Exercise directions » The records below hold a stretch from the line with "Les poêles, inserts et cheminées à bois." through the line with "#HRLIFE TRENDSPOT"; return exactly those lines, ends included, and nothing more.

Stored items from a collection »

▬▬▬

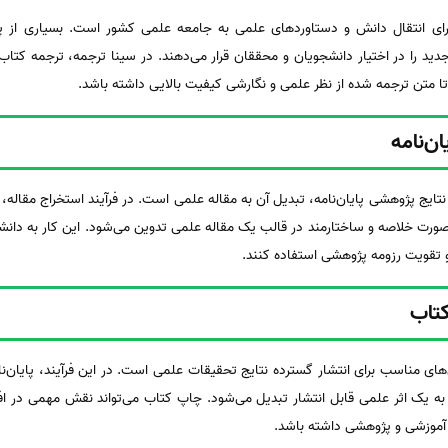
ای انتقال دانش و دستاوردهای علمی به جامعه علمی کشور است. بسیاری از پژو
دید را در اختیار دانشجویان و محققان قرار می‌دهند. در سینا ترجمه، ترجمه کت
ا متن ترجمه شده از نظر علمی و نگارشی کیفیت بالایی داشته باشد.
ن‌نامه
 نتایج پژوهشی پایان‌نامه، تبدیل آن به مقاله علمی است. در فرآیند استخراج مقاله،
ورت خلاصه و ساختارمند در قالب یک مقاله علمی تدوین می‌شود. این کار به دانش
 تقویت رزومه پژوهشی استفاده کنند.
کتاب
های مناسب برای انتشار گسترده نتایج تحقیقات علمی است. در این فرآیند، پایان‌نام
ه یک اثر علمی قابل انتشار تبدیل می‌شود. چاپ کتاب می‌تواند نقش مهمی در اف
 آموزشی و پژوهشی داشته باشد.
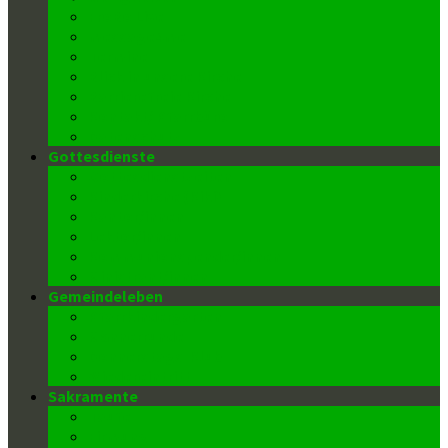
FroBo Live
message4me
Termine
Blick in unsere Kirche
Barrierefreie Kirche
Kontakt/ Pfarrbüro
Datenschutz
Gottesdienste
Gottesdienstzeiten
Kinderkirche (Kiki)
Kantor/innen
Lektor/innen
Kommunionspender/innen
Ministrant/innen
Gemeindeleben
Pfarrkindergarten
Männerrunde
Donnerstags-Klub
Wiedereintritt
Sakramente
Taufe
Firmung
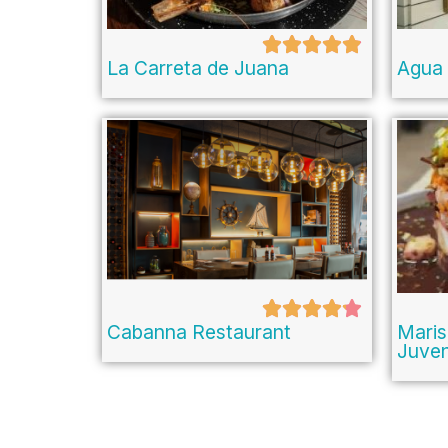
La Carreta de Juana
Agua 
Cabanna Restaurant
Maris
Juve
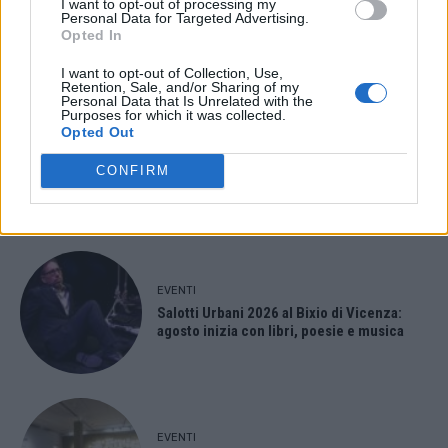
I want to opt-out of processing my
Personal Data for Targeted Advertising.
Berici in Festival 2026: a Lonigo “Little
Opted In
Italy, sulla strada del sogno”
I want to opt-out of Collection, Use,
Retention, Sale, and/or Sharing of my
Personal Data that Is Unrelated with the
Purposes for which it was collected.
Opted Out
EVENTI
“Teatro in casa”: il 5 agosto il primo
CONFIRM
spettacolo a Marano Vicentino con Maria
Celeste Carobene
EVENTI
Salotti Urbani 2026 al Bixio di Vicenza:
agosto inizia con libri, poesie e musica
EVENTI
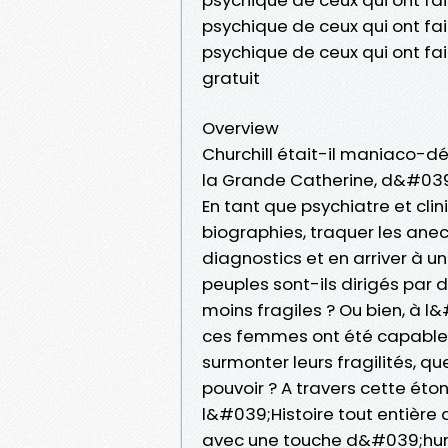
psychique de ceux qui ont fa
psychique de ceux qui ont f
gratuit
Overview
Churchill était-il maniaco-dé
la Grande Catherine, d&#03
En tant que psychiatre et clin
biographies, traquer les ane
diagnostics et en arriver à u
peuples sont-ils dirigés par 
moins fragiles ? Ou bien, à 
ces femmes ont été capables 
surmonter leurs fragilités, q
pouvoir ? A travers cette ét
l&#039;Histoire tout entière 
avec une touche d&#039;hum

▬▬▬

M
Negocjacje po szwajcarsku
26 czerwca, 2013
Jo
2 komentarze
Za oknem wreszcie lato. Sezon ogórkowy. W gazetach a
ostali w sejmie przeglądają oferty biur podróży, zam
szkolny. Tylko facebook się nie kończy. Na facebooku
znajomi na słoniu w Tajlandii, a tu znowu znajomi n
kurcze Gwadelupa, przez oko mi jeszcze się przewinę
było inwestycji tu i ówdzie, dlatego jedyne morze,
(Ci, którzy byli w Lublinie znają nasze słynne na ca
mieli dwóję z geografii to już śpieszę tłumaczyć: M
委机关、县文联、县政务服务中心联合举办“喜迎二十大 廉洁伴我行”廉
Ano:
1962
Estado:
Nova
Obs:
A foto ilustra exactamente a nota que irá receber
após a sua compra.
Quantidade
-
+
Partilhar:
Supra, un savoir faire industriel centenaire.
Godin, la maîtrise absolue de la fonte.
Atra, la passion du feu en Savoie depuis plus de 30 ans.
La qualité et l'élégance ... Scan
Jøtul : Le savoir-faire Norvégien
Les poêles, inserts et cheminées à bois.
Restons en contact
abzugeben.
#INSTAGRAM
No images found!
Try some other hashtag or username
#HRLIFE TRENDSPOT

▬▬▬

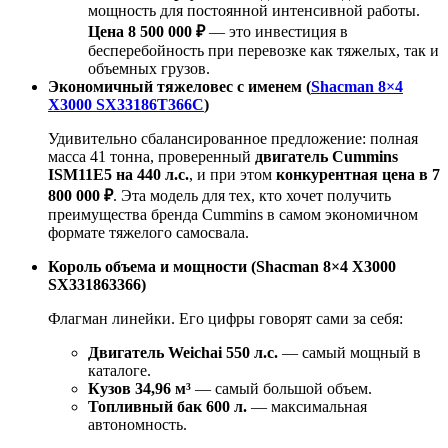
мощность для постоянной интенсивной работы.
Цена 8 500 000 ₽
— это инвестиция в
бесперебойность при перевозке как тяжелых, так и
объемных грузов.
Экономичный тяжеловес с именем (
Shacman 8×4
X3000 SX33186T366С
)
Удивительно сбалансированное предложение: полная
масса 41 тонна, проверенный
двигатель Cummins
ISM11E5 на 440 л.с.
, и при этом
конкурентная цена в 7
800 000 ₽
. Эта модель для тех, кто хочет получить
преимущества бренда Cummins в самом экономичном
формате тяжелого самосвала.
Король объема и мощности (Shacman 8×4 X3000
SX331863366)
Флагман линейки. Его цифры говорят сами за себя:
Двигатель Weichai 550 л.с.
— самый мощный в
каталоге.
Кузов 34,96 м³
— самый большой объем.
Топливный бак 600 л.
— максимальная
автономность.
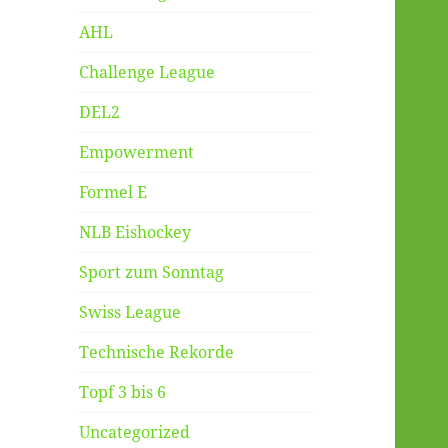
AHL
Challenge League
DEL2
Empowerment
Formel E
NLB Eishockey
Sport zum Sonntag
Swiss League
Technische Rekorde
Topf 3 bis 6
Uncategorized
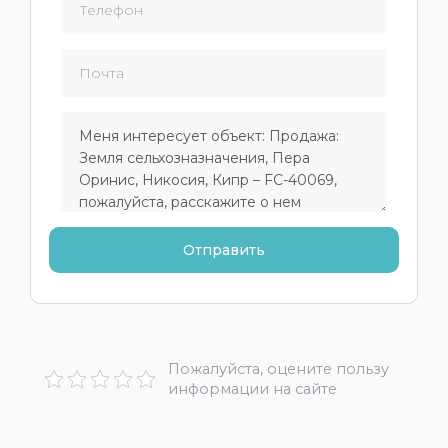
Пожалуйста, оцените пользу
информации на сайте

▬▬▬

Written solution »
Les poêles, inserts et cheminées à bois.
Restons en contact
abzugeben.
#INSTAGRAM
No images found!
Try some other hashtag or username
#HRLIFE TRENDSPOT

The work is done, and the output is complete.